TODO: service management on Windows is not yet completed.

On Linux and macOS we can already experiment with an early prototype that allows us starting, sopping, and getting the status of the service. This service has nnot yet been integrated with a database.

BUG

TODO: The adat is not yet integrated and we like to use cloudmesh/yamldb for it.

Adding catalog and registry data

TODO: To add catalog and registry data for new services, one must create new .yaml files in the appropriate folders: 'data/catalog/my_example.yaml' and 'data/registry/my_example.yaml'. Each file must follow yaml formatting similar to the following example.

Example file: Amazon Comprehend (Catalog), amazon_comprehend.yaml

---
id: amazon_comprehend:
name: Amazon Comprehend
title: Amazon Comprehend
author: Amazon
slug: amazon-comprehend
public: true
description: |
 Comprehend is Amazon's solution for cloud-based NLP.
 It is available with an AWS account. To use,
 it requires use of either the AWS Command Line
 Interface or an AWS SDK for Python, Java, or .NET.
 Notable features include functionality for giving
 batches of documents to be processed as well as
 submission of multiple jobs in a list. The DetectEntities
 function also allows use of a custom-trained
 model, but many other functions do not.
version: unknown
license: unknown
microservice: no
protocol: AWS API
owner: Amazon Web Services
modified: 9/29/2021
created: 11/29/2017
documentation: https://docs.aws.amazon.com/comprehend/index.html
source: unknown
specification: unknown
tags: ["nlp", "nlp service", "machine learning", "cloud service", "nlp api",
     "deep learning", "natural language processing", "artificial intelligence"]
categories: ["NLP"]
additional_metadata: unknown
endpoint: unknown
sla: https://aws.amazon.com/machine-learning/language/sla/
authors: The AWS team can be contacted through support ticket at https://aws.amazon.com/contact-us/
data: |
 User data is stored on Amazon servers under the associated AWS account and is protected under the AWS
 shared responsibility model as detailed here https://aws.amazon.com/compliance/shared-responsibility-model/

Using the Catalog and Registry classes

Written in catalog.py and registry.py are classes capable of reading and storing the data written in the .yaml files. Both use the same interface. Here is an example of the Catalog class in action:

# initialize the catalog using data found in the given directory
catalog = Catalog('data/catalog/')
# query the catalog for Amazon Comprehend data, save result to amazon_catalog_data
amazon_catalog_data = cat.query({'name': 'Amazon Comprehend'})
# add a new data file to the catalog
catalog.add('new_example/azure_language.yaml')
# save entire catalog to a pickle file
catalog.to_pickle('catalog.pkl')
# load from pickle file
catalog.from_pickle('catalog.pkl')
# print catalog data
print(catalog.data)

Using the yaml to markdown conversion script

The catalog command includes several prototype export formats that takes all files recursively in a directory or an explicit file and converts it to the specified output

This includes

cms catalog export bibtex --souce=SOURCE
cms catalog export hugo --souce=SOURCE
cms catalog export md --souce=SOURCE

The commands will create next to the yal file entreies for bibtex, hugo markdown, and markdown.

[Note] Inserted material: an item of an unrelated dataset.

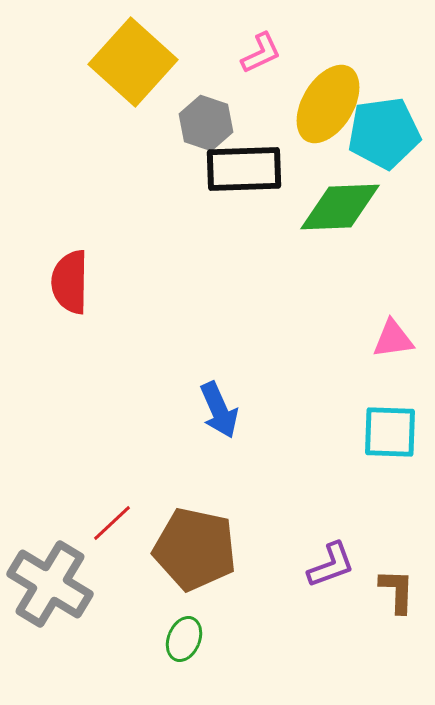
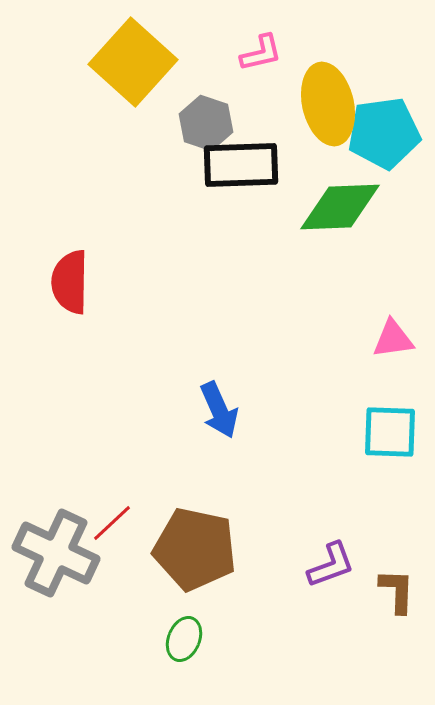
pink L-shape: rotated 12 degrees clockwise
yellow ellipse: rotated 44 degrees counterclockwise
black rectangle: moved 3 px left, 4 px up
gray cross: moved 6 px right, 31 px up; rotated 6 degrees counterclockwise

The templates are just suggestions and we may improve them based on our findings.

Checking entries

It is very important that any entry be checked for minimal yaml complience. Hence we implemented a command

cms catalog check --souce=SOURCE

which will check all file sin the specified directory. THIs check will ignore line legth limits if the line contains an http or https refernce. We also check the data format for YYYY-MM-DD.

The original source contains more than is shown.